In contrast to the first two psychiatrists, Terje Tørrissen and Agnar Aspaas studied the language and opinions of websites on which Breivik had been active, such as Gates of Vienna and document.no.

‘You can’t isolate the ideological, even if you decide to leave it out of a report,’ Breivik had stressed.

Just a couple of days before the trial, the new report was presented. This pair of psychiatrists concluded that Breivik suffered from
dissocial personality disorder
with
narcissistic traits
. He had a ‘grandiose perception of his own importance’ and saw himself as ‘unique’. He had a vast appetite
for ‘praise, success and power’ and was totally lacking in ‘emotional empathy, remorse or affective expression’ vis-à-vis those touched by the acts he had committed.

In legal terms, a narcissistic personality disorder means that a person is criminally responsible, because the disorder is not considered to be based in psychosis. Tørrissen and Aspaas concluded that Breivik was not psychotic either
at the time of the acts of which he was accused, nor during the observation. He could therefore be held criminally liable.

These two reports were then pitched against each other as the case opened on the morning of Monday 16 April 2012.

*   *   *

For weeks the rain had deluged bare trees. Dirty grey snow had melted and run along the streets, leaving in its wake the detritus of winter, grass
covered by the previous year’s rotting leaves, and a season’s dog mess. The city had still not had its spring cleaning.

The night-time frosts kept seeds and buds slumbering and daytime temperatures that crept a few degrees above zero were not enough to wake them. But in the course of the night, the cloud cover had broken. This Monday morning there were glimpses of colours that people had not
seen for a long time. Wasn’t that a little bud on the branch of the cherry tree? And that tulip on its way out of its sheath of leaves, would it be pink or yellow?

It was worse in nice weather, Gerd Kristiansen said. The grief was hardest to bear in the sunshine because Anders,
her Anders
, had so loved the sun.

Those who were to attend the first day of the trial had risen at dawn. Hours of queuing
were anticipated to get through the security checks. Some white marquees with plastic windows, the sort you have at summer parties in case it rains, had been erected in front of the entrance to house mobile scanners.

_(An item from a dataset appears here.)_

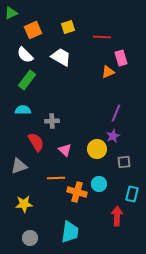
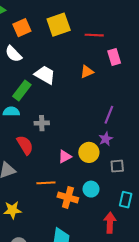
yellow square: (68, 27) -> (59, 25), size x1.6
white trapezoid: (61, 57) -> (45, 75), moved
orange triangle: (108, 72) -> (87, 72), moved
green rectangle: (27, 80) -> (22, 91), moved
pink triangle: (65, 150) -> (65, 157), moved, turned 48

There was barely an empty spot in front of the Law Courts; every square metre had been taken over by crush barriers or the press. Vans with antennae on their roofs were transmitting
live pictures worldwide. The TV faces had momentous expressions.

The rays of the early morning sun created haloes round the journalists in the security queue; they glinted on the crush barriers and dazzled the police officers holding weapons loaded with live ammunition by the solid front door.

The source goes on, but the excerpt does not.